DIRECTIONS »
Pictures stay out of the copy, and everything else in the data below is repeated exactly.

········

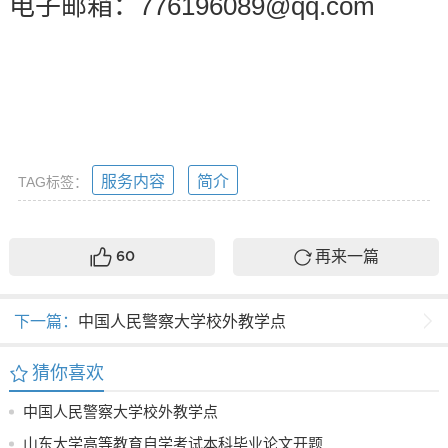
电子邮箱：776196089@qq.com
服务内容
简介
TAG标签：
再来一篇
60
下一篇：
中国人民警察大学校外教学点
猜你喜欢
中国人民警察大学校外教学点
山东大学高等教育自学考试本科毕业论文开题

········

TASK ANSWER »
电子邮箱：776196089@qq.com
服务内容
简介
TAG标签：
再来一篇
60
下一篇：
中国人民警察大学校外教学点
猜你喜欢
中国人民警察大学校外教学点
山东大学高等教育自学考试本科毕业论文开题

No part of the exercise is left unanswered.